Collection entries
● ● ● ●

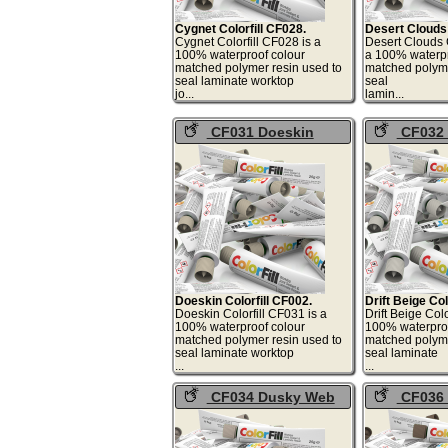
Cygnet Colorfill CF028.
Desert Clouds 
Cygnet Colorfill CF028 is a
Desert Clouds C
100% waterproof colour
a 100% waterpr
matched polymer resin used to
matched polyme
seal laminate worktop
seal
jo...
lami
CF031 Doeskin
CF032 D
Colorfill
Colorfill
Doeskin Colorfill CF002.
Drift Beige Col
Doeskin Colorfill CF031 is a
Drift Beige Colo
100% waterproof colour
100% waterproo
matched polymer resin used to
matched polyme
seal laminate worktop
seal laminate
...
.
CF034 Dusky Web
CF036 
Colorfill
Colorfill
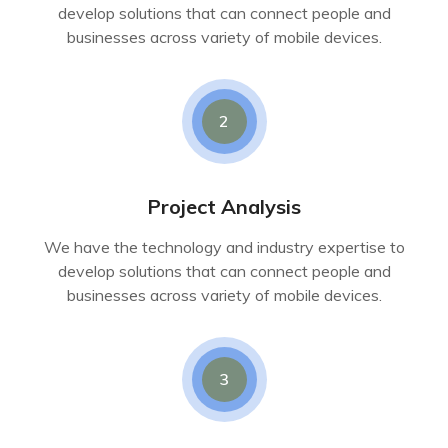
develop solutions that can connect people and
businesses across variety of mobile devices.
2
Project Analysis
We have the technology and industry expertise to
develop solutions that can connect people and
businesses across variety of mobile devices.
3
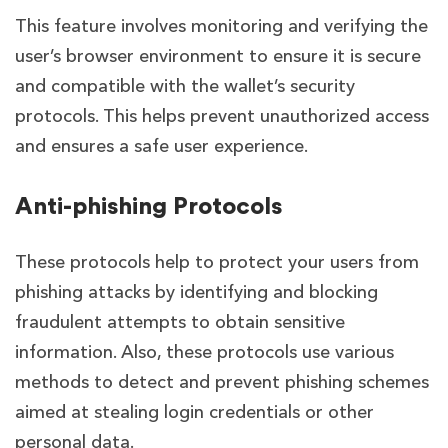
This feature involves monitoring and verifying the
user’s browser environment to ensure it is secure
and compatible with the wallet’s security
protocols. This helps prevent unauthorized access
and ensures a safe user experience.
Anti-phishing Protocols
These protocols help to protect your users from
phishing attacks by identifying and blocking
fraudulent attempts to obtain sensitive
information. Also, these protocols use various
methods to detect and prevent phishing schemes
aimed at stealing login credentials or other
personal data.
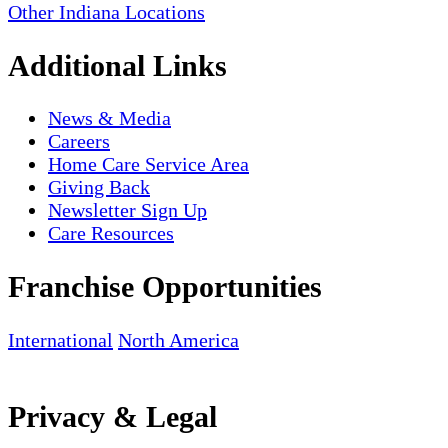
Other Indiana Locations
Additional Links
News & Media
Careers
Home Care Service Area
Giving Back
Newsletter Sign Up
Care Resources
Franchise Opportunities
International
North America
Privacy & Legal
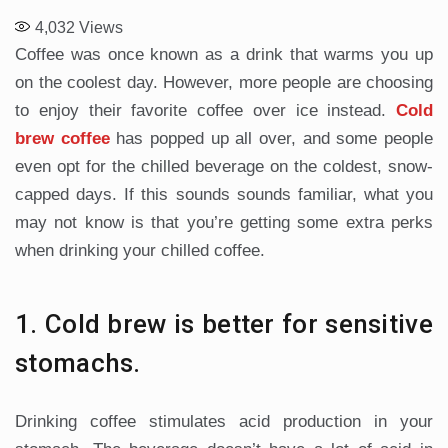
4,032
Views
Coffee was once known as a drink that warms you up
on the coolest day. However, more people are choosing
to enjoy their favorite coffee over ice instead.
Cold
brew coffee
has popped up all over, and some people
even opt for the chilled beverage on the coldest, snow-
capped days. If this sounds sounds familiar, what you
may not know is that you’re getting some extra perks
when drinking your chilled coffee.
1. Cold brew is better for sensitive
stomachs.
Drinking coffee stimulates acid production in your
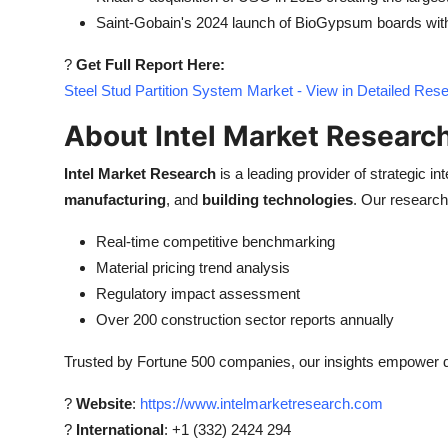
Saint-Gobain's 2024 launch of BioGypsum boards with 
?
Get Full Report Here:
Steel Stud Partition System Market - View in Detailed Res
About Intel Market Researc
Intel Market Research
is a leading provider of strategic int
manufacturing
, and
building technologies
. Our research 
Real-time competitive benchmarking
Material pricing trend analysis
Regulatory impact assessment
Over 200 construction sector reports annually
Trusted by Fortune 500 companies, our insights empower de
?
Website
:
https://www.intelmarketresearch.com
?
International
: +1 (332) 2424 294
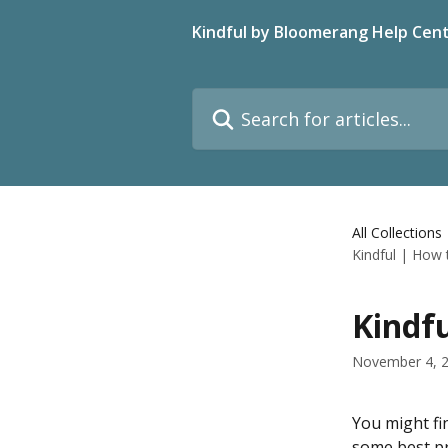
Skip to main content
Kindful by Bloomerang Help Cen
Search for articles...
All Collections
Kindful | How
Kindf
November 4, 
You might fi
some best pr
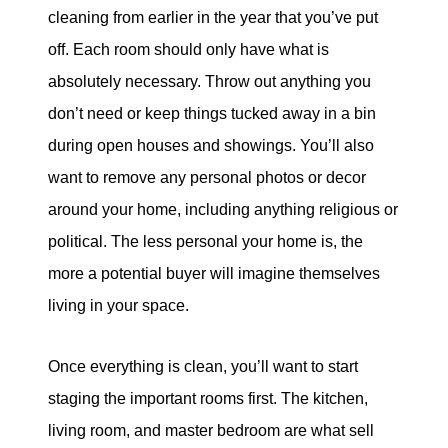
cleaning from earlier in the year that you’ve put
off. Each room should only have what is
absolutely necessary. Throw out anything you
don’t need or keep things tucked away in a bin
during open houses and showings. You’ll also
want to remove any personal photos or decor
around your home, including anything religious or
political. The less personal your home is, the
more a potential buyer will imagine themselves
living in your space.
Once everything is clean, you’ll want to start
staging the important rooms first. The kitchen,
living room, and master bedroom are what sell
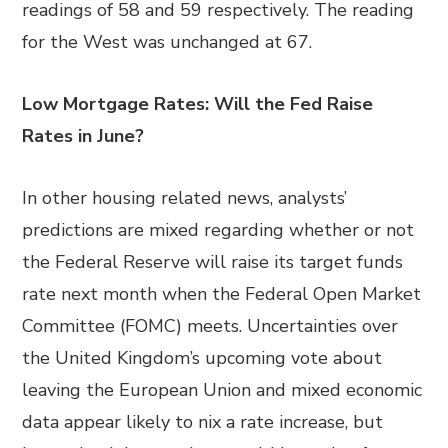
readings of 58 and 59 respectively. The reading
for the West was unchanged at 67.
Low Mortgage Rates: Will the Fed Raise
Rates in June?
In other housing related news, analysts’
predictions are mixed regarding whether or not
the Federal Reserve will raise its target funds
rate next month when the Federal Open Market
Committee (FOMC) meets. Uncertainties over
the United Kingdom’s upcoming vote about
leaving the European Union and mixed economic
data appear likely to nix a rate increase, but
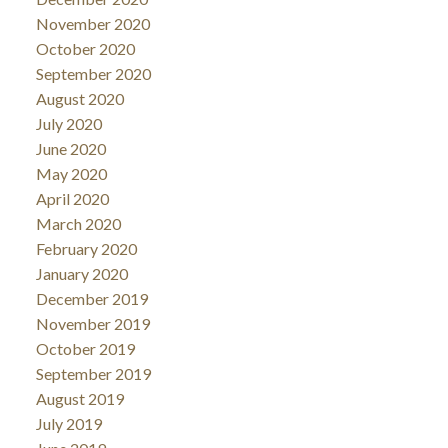
November 2020
October 2020
September 2020
August 2020
July 2020
June 2020
May 2020
April 2020
March 2020
February 2020
January 2020
December 2019
November 2019
October 2019
September 2019
August 2019
July 2019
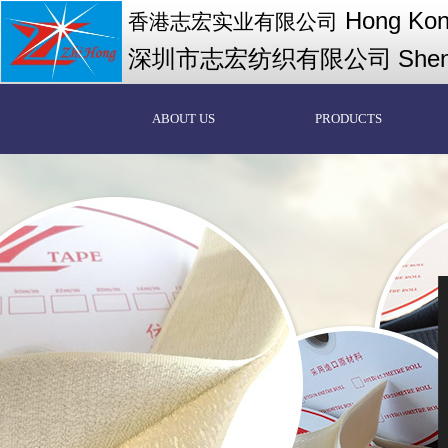
Hong Kong
香港志宏实业有限公司
深圳市志宏纺织有限公司
Shen
ABOUT US
PRODUCTS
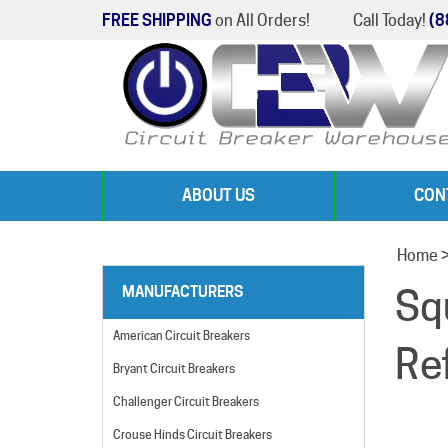
FREE SHIPPING
on All Orders!
Call Today!
(8
ABOUT US
CON
Home
Sq
MANUFACTURERS
American Circuit Breakers
Re
Bryant Circuit Breakers
Challenger Circuit Breakers
Crouse Hinds Circuit Breakers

● ● ● ●

PROBLEM: Would you return all the data exactly as given, minus the pictures?

ANSWER BOX:
Cygnet Colorfill CF028.
Desert Clouds 
Cygnet Colorfill CF028 is a
Desert Clouds C
100% waterproof colour
a 100% waterpr
matched polymer resin used to
matched polyme
seal laminate worktop
seal
jo...
lami
CF031 Doeskin
CF032 D
Colorfill
Colorfill
Doeskin Colorfill CF002.
Drift Beige Col
Doeskin Colorfill CF031 is a
Drift Beige Colo
100% waterproof colour
100% waterproo
matched polymer resin used to
matched polyme
seal laminate worktop
seal laminate
...
.
CF034 Dusky Web
CF036 
Colorfill
Colorfill
develop solutions that can connect people and
businesses across variety of mobile devices.
2
Project Analysis
We have the technology and industry expertise to
develop solutions that can connect people and
businesses across variety of mobile devices.
3
This feature involves monitoring and verifying the
user’s browser environment to ensure it is secure
and compatible with the wallet’s security
protocols. This helps prevent unauthorized access
and ensures a safe user experience.
Anti-phishing Protocols
These protocols help to protect your users from
phishing attacks by identifying and blocking
fraudulent attempts to obtain sensitive
information. Also, these protocols use various
methods to detect and prevent phishing schemes
aimed at stealing login credentials or other
personal data.
Other Indiana Locations
Additional Links
News & Media
Careers
Home Care Service Area
Giving Back
Newsletter Sign Up
Care Resources
Franchise Opportunities
International
North America
Privacy & Legal
4,032
Views
Coffee was once known as a drink that warms you up
on the coolest day. However, more people are choosing
to enjoy their favorite coffee over ice instead.
Cold
brew coffee
has popped up all over, and some people
even opt for the chilled beverage on the coldest, snow-
capped days. If this sounds sounds familiar, what you
may not know is that you’re getting some extra perks
when drinking your chilled coffee.
1. Cold brew is better for sensitive
stomachs.
Drinking coffee stimulates acid production in your
Saint-Gobain's 2024 launch of BioGypsum boards with 
?
Get Full Report Here:
Steel Stud Partition System Market - View in Detailed Res
About Intel Market Researc
Intel Market Research
is a leading provider of strategic int
manufacturing
, and
building technologies
. Our research 
Real-time competitive benchmarking
Material pricing trend analysis
Regulatory impact assessment
Over 200 construction sector reports annually
Trusted by Fortune 500 companies, our insights empower de
?
Website
:
https://www.intelmarketresearch.com
?
International
: +1 (332) 2424 294
Skip to main content
Kindful by Bloomerang Help Cen
Search for articles...
All Collections
Kindful | How
Kindf
November 4, 
You might fi
some best pr
cleaning from earlier in the year that you’ve put
off. Each room should only have what is
absolutely necessary. Throw out anything you
don’t need or keep things tucked away in a bin
during open houses and showings. You’ll also
want to remove any personal photos or decor
around your home, including anything religious or
political. The less personal your home is, the
more a potential buyer will imagine themselves
living in your space.
Once everything is clean, you’ll want to start
staging the important rooms first. The kitchen,
living room, and master bedroom are what sell
readings of 58 and 59 respectively. The reading
for the West was unchanged at 67.
Low Mortgage Rates: Will the Fed Raise
Rates in June?
In other housing related news, analysts’
predictions are mixed regarding whether or not
the Federal Reserve will raise its target funds
rate next month when the Federal Open Market
Committee (FOMC) meets. Uncertainties over
the United Kingdom’s upcoming vote about
leaving the European Union and mixed economic
data appear likely to nix a rate increase, but
November 2020
October 2020
September 2020
August 2020
July 2020
June 2020
May 2020
April 2020
March 2020
February 2020
January 2020
December 2019
November 2019
October 2019
September 2019
August 2019
July 2019
Hong Kong
香港志宏实业有限公司
深圳市志宏纺织有限公司
Shen
ABOUT US
PRODUCTS
FREE SHIPPING
on All Orders!
Call Today!
(8
ABOUT US
CON
Home
Sq
MANUFACTURERS
American Circuit Breakers
Re
Bryant Circuit Breakers
Challenger Circuit Breakers
Crouse Hinds Circuit Breakers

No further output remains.